Go’s New “Green Tea” Garbage Collector Could Boost Performance by up to 40%
Go 1.25: Introducing the Green Tea Garbage Collector
Go 1.25 debuts a new experimental garbage collector, code-named Green Tea, delivering up to 40% faster performance for GC-intensive workloads compared to the current implementation.
---
How Green Tea Works
Green Tea retains Go’s mark-sweep strategy, but changes the key unit of operation:
- Traditional GC: Operates on individual objects.
- Green Tea GC: Operates on memory pages.
Page-Level Processing
- Performs global scanning and tracking per page.
- Manages objects locally within each page, rather than globally across the heap.
Benefits:
> By scanning objects stored close together in memory, CPU cache utilization improves, reducing reliance on slower main memory.
> Page-level metadata is more likely to stay cached, shortening work lists and reducing CPU stalls.
According to Go contributors Michael Knyszek and Austin Clements:
> ~90% of GC cost is in marking; only ~10% is in sweeping.

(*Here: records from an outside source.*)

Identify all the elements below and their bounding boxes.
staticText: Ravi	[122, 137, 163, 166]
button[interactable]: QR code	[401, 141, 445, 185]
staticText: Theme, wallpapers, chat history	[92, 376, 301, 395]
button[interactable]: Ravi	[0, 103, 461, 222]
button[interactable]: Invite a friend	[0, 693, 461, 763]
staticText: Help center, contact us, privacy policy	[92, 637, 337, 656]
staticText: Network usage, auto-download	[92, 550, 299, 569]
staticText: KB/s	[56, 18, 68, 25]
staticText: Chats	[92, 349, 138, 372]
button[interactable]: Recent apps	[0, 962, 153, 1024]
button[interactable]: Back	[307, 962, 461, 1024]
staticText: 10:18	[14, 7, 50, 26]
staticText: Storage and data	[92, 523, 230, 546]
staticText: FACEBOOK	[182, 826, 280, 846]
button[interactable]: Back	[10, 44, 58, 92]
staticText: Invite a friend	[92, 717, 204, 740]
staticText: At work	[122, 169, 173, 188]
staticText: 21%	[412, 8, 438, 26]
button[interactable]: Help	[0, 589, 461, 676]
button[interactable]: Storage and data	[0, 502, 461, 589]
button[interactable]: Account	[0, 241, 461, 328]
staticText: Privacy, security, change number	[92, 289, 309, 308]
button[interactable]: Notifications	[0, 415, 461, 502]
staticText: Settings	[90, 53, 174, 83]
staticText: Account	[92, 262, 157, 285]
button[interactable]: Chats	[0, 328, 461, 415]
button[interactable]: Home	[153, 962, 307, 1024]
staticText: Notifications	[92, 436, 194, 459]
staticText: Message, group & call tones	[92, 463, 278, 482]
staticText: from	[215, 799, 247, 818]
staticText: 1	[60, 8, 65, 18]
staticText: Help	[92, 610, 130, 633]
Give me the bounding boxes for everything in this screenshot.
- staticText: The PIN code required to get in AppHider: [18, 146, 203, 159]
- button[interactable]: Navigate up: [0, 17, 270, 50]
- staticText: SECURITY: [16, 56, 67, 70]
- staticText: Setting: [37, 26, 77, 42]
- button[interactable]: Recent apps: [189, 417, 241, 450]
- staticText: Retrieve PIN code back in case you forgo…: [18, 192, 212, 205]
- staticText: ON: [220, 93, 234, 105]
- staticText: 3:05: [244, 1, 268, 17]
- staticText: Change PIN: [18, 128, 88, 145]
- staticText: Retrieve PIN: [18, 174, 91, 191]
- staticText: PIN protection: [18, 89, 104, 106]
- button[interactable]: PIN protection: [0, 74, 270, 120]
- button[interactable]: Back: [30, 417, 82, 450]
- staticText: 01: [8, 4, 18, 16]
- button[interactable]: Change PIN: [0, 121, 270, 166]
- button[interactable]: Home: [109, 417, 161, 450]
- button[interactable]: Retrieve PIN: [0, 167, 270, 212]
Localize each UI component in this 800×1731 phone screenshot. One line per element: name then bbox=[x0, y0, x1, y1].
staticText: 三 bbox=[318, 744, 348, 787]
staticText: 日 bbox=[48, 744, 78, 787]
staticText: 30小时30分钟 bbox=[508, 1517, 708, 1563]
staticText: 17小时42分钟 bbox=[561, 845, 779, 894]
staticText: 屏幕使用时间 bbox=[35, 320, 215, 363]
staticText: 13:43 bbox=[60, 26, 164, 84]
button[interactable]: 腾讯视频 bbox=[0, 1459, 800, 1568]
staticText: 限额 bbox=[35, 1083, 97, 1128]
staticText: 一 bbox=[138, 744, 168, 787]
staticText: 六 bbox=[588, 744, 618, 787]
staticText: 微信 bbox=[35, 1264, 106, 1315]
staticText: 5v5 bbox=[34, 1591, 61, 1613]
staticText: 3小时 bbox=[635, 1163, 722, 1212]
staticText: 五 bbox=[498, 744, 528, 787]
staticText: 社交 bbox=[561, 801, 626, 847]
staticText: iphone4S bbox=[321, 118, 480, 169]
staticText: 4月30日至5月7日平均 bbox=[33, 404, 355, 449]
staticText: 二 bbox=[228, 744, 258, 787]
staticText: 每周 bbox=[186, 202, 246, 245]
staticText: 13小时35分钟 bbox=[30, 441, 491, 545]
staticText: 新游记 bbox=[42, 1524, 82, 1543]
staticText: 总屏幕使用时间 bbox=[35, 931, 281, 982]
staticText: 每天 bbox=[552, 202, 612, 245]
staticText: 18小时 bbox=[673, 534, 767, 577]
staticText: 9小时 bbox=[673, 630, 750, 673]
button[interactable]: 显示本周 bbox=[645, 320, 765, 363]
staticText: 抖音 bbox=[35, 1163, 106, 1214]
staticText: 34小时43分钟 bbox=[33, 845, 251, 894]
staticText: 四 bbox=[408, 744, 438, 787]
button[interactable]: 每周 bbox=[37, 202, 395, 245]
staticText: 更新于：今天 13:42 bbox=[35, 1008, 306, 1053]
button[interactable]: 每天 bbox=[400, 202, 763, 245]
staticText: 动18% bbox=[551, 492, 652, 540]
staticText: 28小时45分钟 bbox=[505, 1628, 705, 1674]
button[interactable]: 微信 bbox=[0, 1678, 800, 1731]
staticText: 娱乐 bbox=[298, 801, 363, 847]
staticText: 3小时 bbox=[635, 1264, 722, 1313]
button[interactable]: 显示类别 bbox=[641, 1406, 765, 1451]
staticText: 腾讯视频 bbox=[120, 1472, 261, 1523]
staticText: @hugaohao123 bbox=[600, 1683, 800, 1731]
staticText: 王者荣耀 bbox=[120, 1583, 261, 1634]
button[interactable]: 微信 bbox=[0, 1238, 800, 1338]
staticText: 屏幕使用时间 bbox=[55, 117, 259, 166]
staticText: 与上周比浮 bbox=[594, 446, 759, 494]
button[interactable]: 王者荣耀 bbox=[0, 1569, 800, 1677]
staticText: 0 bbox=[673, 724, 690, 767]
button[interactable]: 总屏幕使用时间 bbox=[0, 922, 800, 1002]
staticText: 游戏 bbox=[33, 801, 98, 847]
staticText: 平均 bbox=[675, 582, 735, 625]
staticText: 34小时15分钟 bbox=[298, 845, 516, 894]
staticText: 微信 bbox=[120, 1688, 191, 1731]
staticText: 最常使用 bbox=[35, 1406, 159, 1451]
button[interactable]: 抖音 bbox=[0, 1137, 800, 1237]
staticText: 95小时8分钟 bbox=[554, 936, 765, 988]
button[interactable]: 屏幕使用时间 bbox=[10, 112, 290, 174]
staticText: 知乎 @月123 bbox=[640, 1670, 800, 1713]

Minimizing total scans greatly reduces GC overhead.
---
Why CPU Architecture Matters
Modern CPUs both pose challenges and create opportunities for GC design.
Challenges
- NUMA (Non-Uniform Memory Access) — cores have faster access to specific memory segments.
- Reduced memory bandwidth per core — more cores increase contention.
- Rising core count — parallel GC work becomes harder to scale.
Opportunities
- Vector instructions and wide registers allow faster parallel operations.
- New bit-vector instructions (AMD Zen 4, Intel Ice Lake) enable key scanning steps in just a few CPU cycles, dramatically speeding up Green Tea’s scan loop.
---
Performance Results
Gains
- 10–40% reduction in GC overhead, depending on workload.
- If GC uses 10% of total CPU time, Green Tea cuts overall CPU time by 1–4%.
Limitations
Some workloads see no improvement or even small regressions:
> If a workload scans only one object per page in each pass, accumulation overhead outweighs benefits — sometimes making it less efficient than traditional GC.
---
Real-World Feedback
Dolthub's Perspective
Dolthub opted not to adopt Green Tea in production:
> No measurable gains in latency benchmarks; slight regression in mark time.
Other Observations
- Fewer GC runs, but each consumes more CPU.
- Can lead to significant latency increases in certain memory-heavy applications.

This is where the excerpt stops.